See State v. Mikrut, 2004 WI 79, ¶ 38. The possible
invocation of waiver for failure to raise such alleged defects in the
response will encourage the respondent to inform the supreme court of
such defects before the supreme court decides whether to expend scarce
judicial resources on the case. See Oklahoma City v. Tuttle,
471 U.S. 808, 815-16 (1985).
A number of other states have rules requiring the respondent to
identify other issues it seeks to raise if review is granted, and either
expressly or impliedly limiting the issues before the supreme court on a
grant of review to those set forth in the petition and response.
See Ariz. R. Civ. App. P. 23(e); Cal. App. R. 28(e)(2) &
(5); Kan. R.S. & A. Cts. Rule 8.03(g)(1); N.C. R. App. P. 15(d)
& 16(a); Or. R. App. P. 9.20(2); Wash. R. App. 13.4(d).

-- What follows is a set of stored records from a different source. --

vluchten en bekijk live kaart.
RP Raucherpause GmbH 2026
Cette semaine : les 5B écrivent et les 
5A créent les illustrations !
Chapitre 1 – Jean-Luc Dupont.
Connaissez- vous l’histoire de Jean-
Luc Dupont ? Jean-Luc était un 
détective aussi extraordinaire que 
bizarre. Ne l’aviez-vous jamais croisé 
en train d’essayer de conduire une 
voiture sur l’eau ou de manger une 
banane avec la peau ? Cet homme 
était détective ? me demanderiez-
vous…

Acknowledging the added workload placed upon respondents by the new
content requirements, amended Rule 809.62(3) explicitly recognizes the
practice in the United States Supreme Court (and informally followed in
the Wisconsin Supreme Court) that a response (entitled a "brief in
opposition" or "opposing brief" in United States Supreme Court) is not
mandatory unless ordered by the Court. See U.S. Sup. Ct. Rule
15.1. The amended rule also incorporates the practice in those courts
that the supreme court will not grant review unless the opposing party
first either files a response or fails to comply with an order to
provide one.
A leading handbook on United States Supreme Court practice describes
the procedure in that Court as follows:
"A respondent may also choose to waive the right to oppose a
petition, which seems clearly without merit. This will save time and
money, without any substantial risk if respondent feels certain that
certiorari will be denied. In order that the waiver will clearly be
understood as based upon the lack of merit in the petition, the
statement filed with the Court - which may be in the form of a letter to
the Clerk - should contain language to this effect: `In view of the fact
that the case clearly does not warrant review by this Court [as is shown
by the opinion below], respondent waives the right to file a brief in
opposition.' The letter may also request leave to file a response to the
petition if the Court wishes to see one. This will seldom be necessary,
since if the respondent has not filed a response, or has affirmatively
waived the right to file, and if the Court believes that the petition
may have some merit, the respondent will usually be requested to file a
response - usually within 30 days from the request.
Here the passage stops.